(Dataset items)
- - -

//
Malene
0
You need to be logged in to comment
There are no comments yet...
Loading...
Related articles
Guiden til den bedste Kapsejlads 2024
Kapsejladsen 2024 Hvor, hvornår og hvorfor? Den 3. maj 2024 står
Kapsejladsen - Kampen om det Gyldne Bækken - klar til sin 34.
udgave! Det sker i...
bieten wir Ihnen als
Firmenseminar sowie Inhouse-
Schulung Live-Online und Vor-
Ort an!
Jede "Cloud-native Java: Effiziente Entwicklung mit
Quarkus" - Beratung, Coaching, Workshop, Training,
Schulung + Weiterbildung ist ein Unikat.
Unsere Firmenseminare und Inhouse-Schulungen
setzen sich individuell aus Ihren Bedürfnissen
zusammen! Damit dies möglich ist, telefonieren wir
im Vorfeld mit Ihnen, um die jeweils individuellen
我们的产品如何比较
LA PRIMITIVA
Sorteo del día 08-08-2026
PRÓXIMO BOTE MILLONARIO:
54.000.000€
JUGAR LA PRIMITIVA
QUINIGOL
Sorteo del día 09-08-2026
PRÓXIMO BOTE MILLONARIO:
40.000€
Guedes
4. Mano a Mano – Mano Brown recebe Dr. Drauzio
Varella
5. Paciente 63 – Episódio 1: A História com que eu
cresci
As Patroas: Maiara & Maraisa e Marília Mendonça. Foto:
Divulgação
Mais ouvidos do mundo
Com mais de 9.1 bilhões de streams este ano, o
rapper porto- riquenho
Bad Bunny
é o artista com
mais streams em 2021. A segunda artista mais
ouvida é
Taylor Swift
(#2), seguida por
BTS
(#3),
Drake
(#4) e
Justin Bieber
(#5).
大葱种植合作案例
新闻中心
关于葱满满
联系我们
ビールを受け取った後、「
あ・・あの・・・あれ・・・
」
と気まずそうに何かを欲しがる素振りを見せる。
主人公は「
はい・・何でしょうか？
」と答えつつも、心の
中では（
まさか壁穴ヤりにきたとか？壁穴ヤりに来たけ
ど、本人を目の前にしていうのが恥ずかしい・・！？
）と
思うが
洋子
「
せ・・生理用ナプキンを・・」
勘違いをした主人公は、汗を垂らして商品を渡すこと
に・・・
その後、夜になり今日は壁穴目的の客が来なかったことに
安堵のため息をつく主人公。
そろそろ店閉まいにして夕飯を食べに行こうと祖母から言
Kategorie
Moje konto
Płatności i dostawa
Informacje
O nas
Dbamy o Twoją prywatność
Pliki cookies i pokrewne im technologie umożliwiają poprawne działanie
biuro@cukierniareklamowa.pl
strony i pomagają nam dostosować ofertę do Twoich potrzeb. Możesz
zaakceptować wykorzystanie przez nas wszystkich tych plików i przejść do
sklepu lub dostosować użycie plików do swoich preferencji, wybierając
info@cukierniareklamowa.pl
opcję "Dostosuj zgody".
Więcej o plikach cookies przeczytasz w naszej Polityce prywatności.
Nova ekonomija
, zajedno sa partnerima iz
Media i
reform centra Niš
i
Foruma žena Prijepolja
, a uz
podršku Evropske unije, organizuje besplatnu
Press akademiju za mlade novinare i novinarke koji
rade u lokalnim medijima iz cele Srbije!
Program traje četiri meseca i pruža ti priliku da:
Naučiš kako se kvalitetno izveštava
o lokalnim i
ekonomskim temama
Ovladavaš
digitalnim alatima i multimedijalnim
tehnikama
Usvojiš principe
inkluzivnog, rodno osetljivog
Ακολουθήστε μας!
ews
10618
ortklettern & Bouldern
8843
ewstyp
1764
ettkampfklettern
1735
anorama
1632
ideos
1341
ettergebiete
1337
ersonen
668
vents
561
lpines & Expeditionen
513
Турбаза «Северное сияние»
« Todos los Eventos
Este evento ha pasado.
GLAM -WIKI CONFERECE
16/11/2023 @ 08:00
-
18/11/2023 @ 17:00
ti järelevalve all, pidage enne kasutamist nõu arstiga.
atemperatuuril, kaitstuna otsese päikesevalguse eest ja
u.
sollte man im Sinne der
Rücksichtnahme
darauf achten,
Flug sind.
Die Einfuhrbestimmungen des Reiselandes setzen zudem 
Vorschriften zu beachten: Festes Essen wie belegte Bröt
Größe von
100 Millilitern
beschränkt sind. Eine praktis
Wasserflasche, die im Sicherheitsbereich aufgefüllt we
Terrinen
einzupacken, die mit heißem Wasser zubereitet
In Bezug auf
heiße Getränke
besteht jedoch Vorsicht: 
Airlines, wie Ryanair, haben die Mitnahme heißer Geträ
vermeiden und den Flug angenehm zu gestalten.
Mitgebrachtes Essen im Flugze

- - -

- [Exercise]: Extract every line of the records above that contains the word "Kapsejladsen".

- [Solution below]:
Kapsejladsen 2024 Hvor, hvornår og hvorfor? Den 3. maj 2024 står
Kapsejladsen - Kampen om det Gyldne Bækken - klar til sin 34.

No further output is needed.